Optimization#

In this section, you will learn how hyperparameter optimization works in our library.

Pipeline#

The entire process of configuring a classifier in our library is divided into sequential steps (and that’s why):

Selecting an embedder (EmbeddingNode)
Selecting a classifier (ScoringNode)
Selecting a decision rule (PredictionNode)

Each step has its own set of hyperparameters. To theoretically guarantee finding the ideal configuration through exhaustive search, it is necessary to check every element of the Cartesian product of the hyperparameter sets of these steps (grid search). In practice, achieving this is usually impossible because the number of combinations is too large.

Greedy Strategy#

This is one of the ways to solve the problem of an overwhelming number of combinations. In our case, the greedy optimization algorithm is as follows:

Iterate through the hyperparameters of the embedder and fix the best one.
Iterate through the hyperparameters of the classifier and fix the best one.
Iterate through the hyperparameters of the decision rule and fix the best one.

This algorithm checks fewer combinations, which speeds up the process. To implement such an algorithm, it is necessary to be able to evaluate the quality of not only the final prediction of the entire pipeline but also its intermediate predictions. The main drawback of this approach is that the decisions made are optimal only locally, not globally. The metrics for evaluating intermediate predictions are only a proxy signal for the quality of the final prediction.

Random Search#

A simpler strategy is to take a random subset of the full search space (random grid search). A straightforward strategy is to iterate through all combinations in random order until a certain time budget is exhausted.

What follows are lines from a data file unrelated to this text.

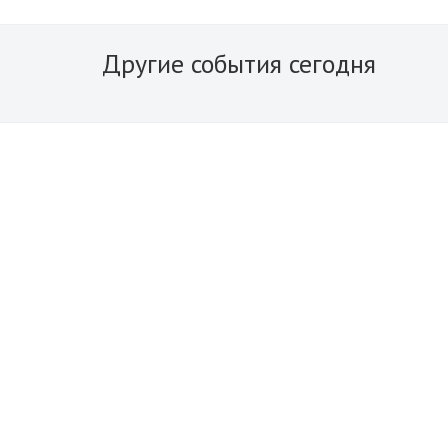
Другие события сегодня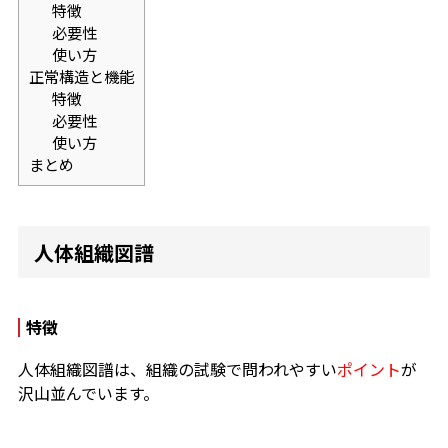
特徴
必要性
使い方
正常構造と機能
特徴
必要性
使い方
まとめ
人体組織図譜
特徴
人体組織図譜は、組織の試験で問われやすい
ポイント
が
沢山並んでいます。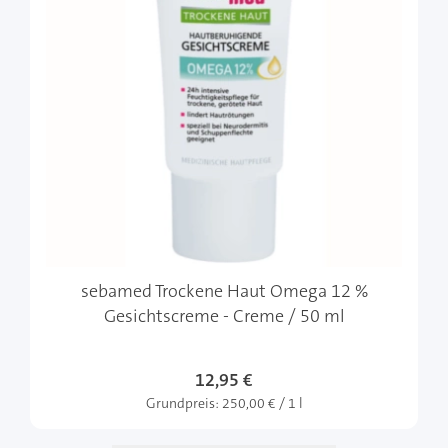
sebamed Trockene Haut Omega 12 %
Gesichtscreme - Creme / 50 ml
12,95 €
Grundpreis:
250,00 € / 1 l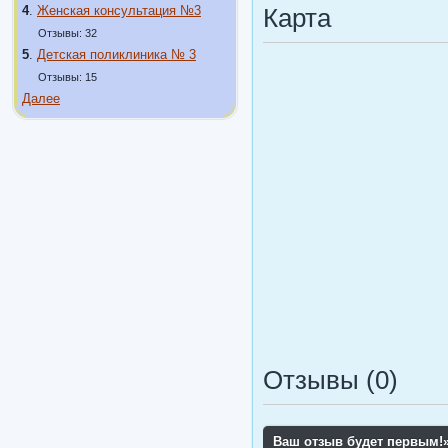
4
.
Женская консультация №3
Карта
Отзывы: 32
5
.
Детская поликлиника № 3
Отзывы: 15
Далее
Отзывы (0)
Ваш отзыв будет первым!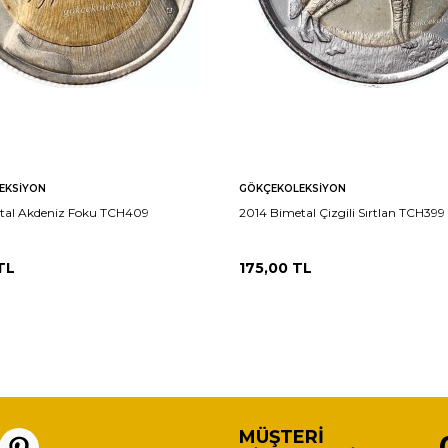
EKSIYON
GÖKÇEKOLEKSIYON
tal Akdeniz Foku TCH409
2014 Bimetal Çizgili Sırtlan TCH399
TL
175,00
TL
MÜŞTERI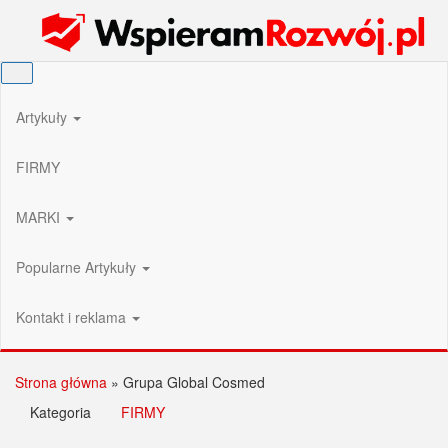
Przejdź
Wspieram Rozwój PL
do
treści
Artykuły
FIRMY
MARKI
Popularne Artykuły
Kontakt i reklama
Strona główna
»
Grupa Global Cosmed
Kategoria
FIRMY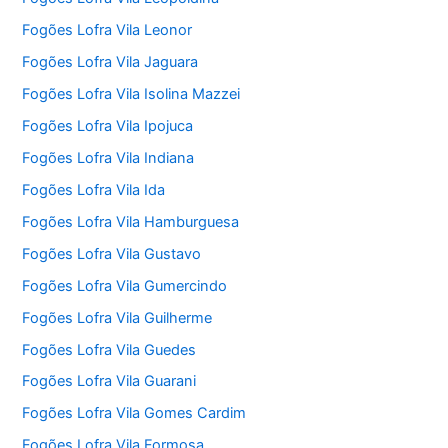
Fogões Lofra Vila Leonor
Fogões Lofra Vila Jaguara
Fogões Lofra Vila Isolina Mazzei
Fogões Lofra Vila Ipojuca
Fogões Lofra Vila Indiana
Fogões Lofra Vila Ida
Fogões Lofra Vila Hamburguesa
Fogões Lofra Vila Gustavo
Fogões Lofra Vila Gumercindo
Fogões Lofra Vila Guilherme
Fogões Lofra Vila Guedes
Fogões Lofra Vila Guarani
Fogões Lofra Vila Gomes Cardim
Fogões Lofra Vila Formosa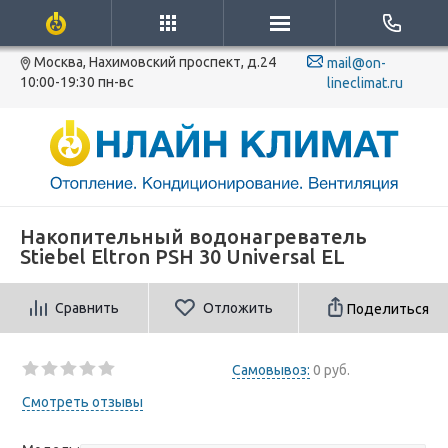
Москва, Нахимовский проспект, д.24
mail@on-
10:00-19:30 пн-вс
lineclimat.ru
Накопительный водонагреватель
Stiebel Eltron PSH 30 Universal EL
Сравнить
Отложить
Поделиться
Самовывоз:
0 руб.
Смотреть отзывы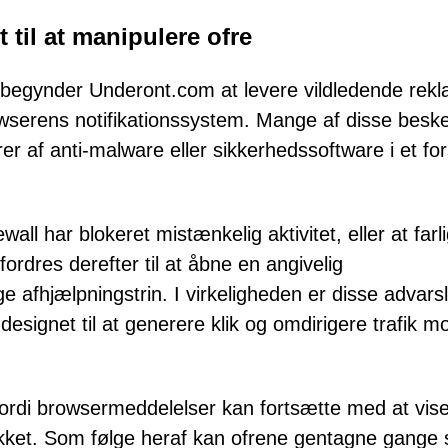
 til at manipulere ofre
ner, begynder Underont.com at levere vildledende rek
owserens notifikationssystem. Mange af disse besk
rer af anti-malware eller sikkerhedssoftware i et fo
all har blokeret mistænkelig aktivitet, eller at farl
ordres derefter til at åbne en angivelig
ige afhjælpningstrin. I virkeligheden er disse advars
esignet til at generere klik og omdirigere trafik m
 fordi browsermeddelelser kan fortsætte med at vis
lukket. Som følge heraf kan ofrene gentagne gange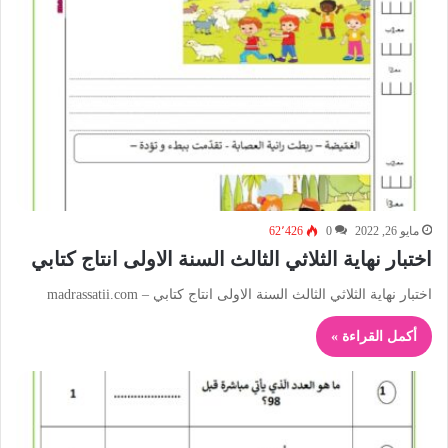
مايو 26, 2022
0
62٬426
اختبار نهاية الثلاثي الثالث السنة الاولى انتاج كتابي
اختبار نهاية الثلاثي الثالث السنة الاولى انتاج كتابي – madrassatii.com
أكمل القراءة »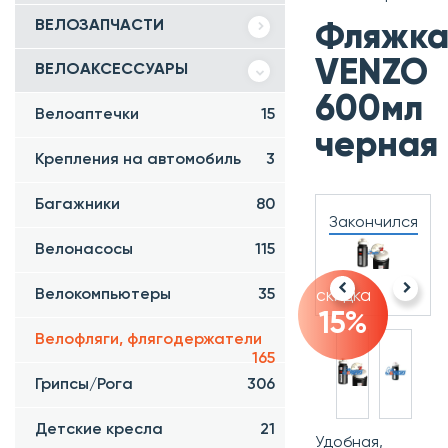
ВЕЛОЗАПЧАСТИ
Фляжк
VENZO
ВЕЛОАКСЕССУАРЫ
600мл
Велоаптечки
15
черная
Крепления на автомобиль
3
Багажники
80
Закончился
Велонасосы
115
Велокомпьютеры
35
скидка
15%
Велофляги, флягодержатели
165
Грипсы/Рога
306
Детские кресла
21
Удобная,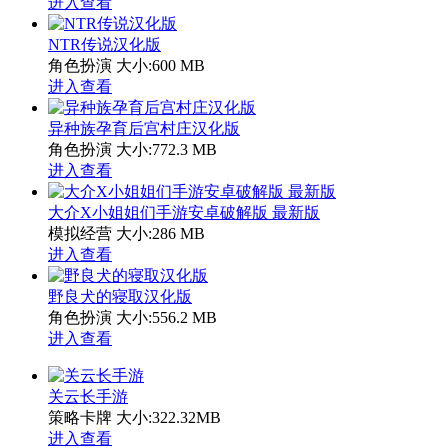
进入查看
NTR传说汉化版
角色扮演
大小:600 MB
进入查看
异种族孕育后宫村庄汉化版
角色扮演
大小:772.3 MB
进入查看
大介X小姐姐们手游安卓破解版 最新版
模拟经营
大小:286 MB
进入查看
野良犬的寝取汉化版
角色扮演
大小:556.2 MB
进入查看
关云长手游
策略卡牌
大小:322.32MB
进入查看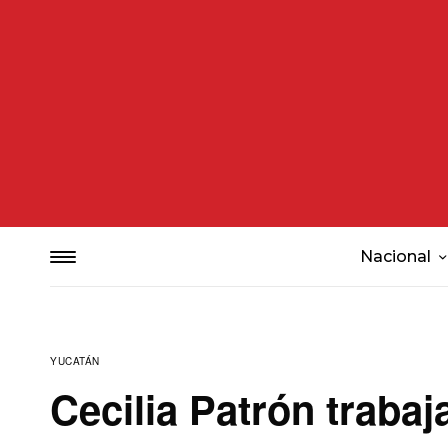
Nacional
YUCATÁN
Cecilia Patrón traba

This approach is less intelligent than the greedy strategy because, at any moment during the random combination search, poor embedders or any other bad parameters might keep appearing, despite they have been tested already. The greedy strategy would have eliminated such embedders at the beginning and not revisited them. On the other hand, random search, by its nature, does not rely on any local decisions.

Bayesian Optimization#

This is similar to random search over a subset, but during the search, we attempt to model the probabilistic space of hyperparameters. This allows us to avoid repeating hyperparameter values that have previously performed poorly. The search itself aims to balance exploration and exploitation.

This approach is more sophisticated and can lead to better results by intelligently exploring the hyperparameter space.